Davide Ceriani (Musicologist)

Come l’Opera ha influito sullo sviluppo dell’identità italoamericana: incontriamo il Prof. Davide Ceriani

Feb 04, 2019 1564 ITA ENG

The topic we are addressing this time, among the many that trace the relationship between Italy and the United States from different angles, concerns Italian opera and the Italian Americans. Professor Davide Ceriani is a musicologist who teaches at Rowan University (Glassboro, NJ). A few months ago, he gave a multimedia presentation at the Library of Congress on how opera has impacted the development of the Italian American identity. We welcome him on We the Italians, thanking him for his availability. 

Professor Ceriani, you are currently working on a project on the role that Italian opera had in the formation of the Italian American ethnic identity in American urban centers between the first wave of mass migration (1881) and World War II (1941). Please tell us how this idea came about 

During my PhD in musicology at Harvard, I realized that there was a strong imbalance in the literature on Italian migration to the United States: the vast majority of academic essays focused on the socio-economic aspects of this phenomenon, while the arts were relegated to the background. There were very few references to opera, and I found this very surprising, as this art form was (and still is) one of the symbols of Italian identity abroad. 

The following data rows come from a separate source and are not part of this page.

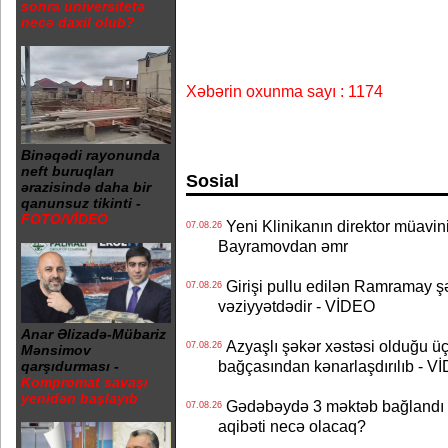
sonra universitetə
necə daxil olub?
Xəbərin oxunma sayı : 1174
Binəqədi rayonunda
neft buruqları
Sosial
ərazisində daha bir
qanunsuz tikinti -
FOTO/VİDEO
Yeni Klinikanın direktor müavini 
07.08.26
Bayramovdan əmr
Girişi pullu edilən Ramramay şə
07.08.26
vəziyyətdədir - VİDEO
Anar Əlizadə-Mübariz
Azyaşlı şəkər xəstəsi olduğu ü
07.08.26
Mənsimov
bağçasından kənarlaşdırılıb - V
qarşıdurması -
Kompromat savaşı
yenidən başlayıb
Gədəbəydə 3 məktəb bağlandı - 
07.08.26
aqibəti necə olacaq?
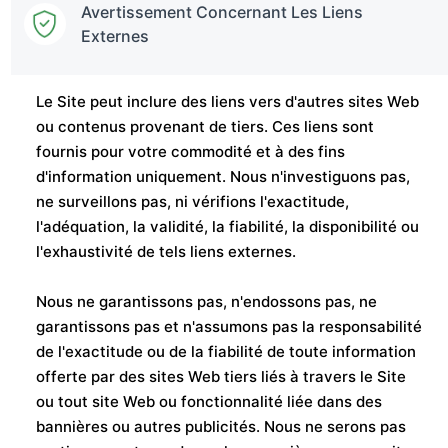
Avertissement Concernant Les Liens
Externes
Le Site peut inclure des liens vers d'autres sites Web
ou contenus provenant de tiers. Ces liens sont
fournis pour votre commodité et à des fins
d'information uniquement. Nous n'investiguons pas,
ne surveillons pas, ni vérifions l'exactitude,
l'adéquation, la validité, la fiabilité, la disponibilité ou
l'exhaustivité de tels liens externes.
Nous ne garantissons pas, n'endossons pas, ne
garantissons pas et n'assumons pas la responsabilité
de l'exactitude ou de la fiabilité de toute information
offerte par des sites Web tiers liés à travers le Site
ou tout site Web ou fonctionnalité liée dans des
bannières ou autres publicités. Nous ne serons pas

I then began exploring the role that opera had for Italian communities in America between the beginning of mass migration and Italy’s entry into war against the United States. My sources were the Italian-language magazines and newspapers published in the major urban centers of the Northeast (where the Italians were present in larger numbers); the diaries and autobiographies of the Italian immigrants; and, finally, the articles that appeared in the American press. 

Even if my experience as an immigrant in the United States is completely different from that of my fellow countrymen back then, through this study project, I have tried to identify myself with their mentality and way of life. In particular, I share with them the same desire to maintain strong ties with Italy through music in general, and opera in particular.

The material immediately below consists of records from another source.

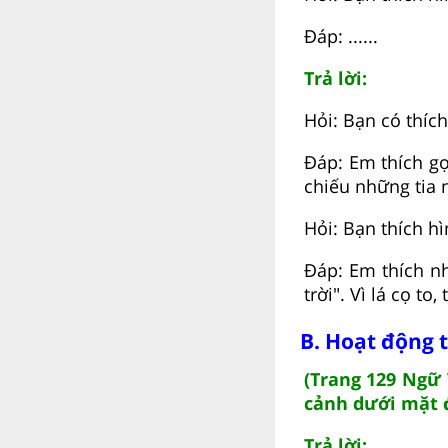
Đáp: ......
Trả lời:
Hỏi: Bạn có thích
Đáp: Em thích gọi
chiếu những tia 
Hỏi: Bạn thích h
Đáp: Em thích nh
trời". Vì lá cọ to
B. Hoạt động 
(Trang 129 Ngữ 
cảnh dưới mặt đ
Trả lời:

Please tell us more about the content of your research. We know that your work has an emphasis on New York City and the Metropolitan Opera House under the management of Giulio Gatti-Casazza (1908-1935)

My research at the Met Opera (henceforth “the Met”) began in 2001 and, given the vastness of the sources available there, is not finished yet. One of my aims was to document and investigate the professional relationships between the Italian artists who worked in this opera house (singers, conductors, set designers and others) and the general manager Giulio Gatti-Casazza. The latter is one of the central figures of my study project, not only for the importance he had in transforming the Met from a pro-German to a pro-Italian institution, but also for his having managed to weave a dense network of relationships with important members of the fascist regime.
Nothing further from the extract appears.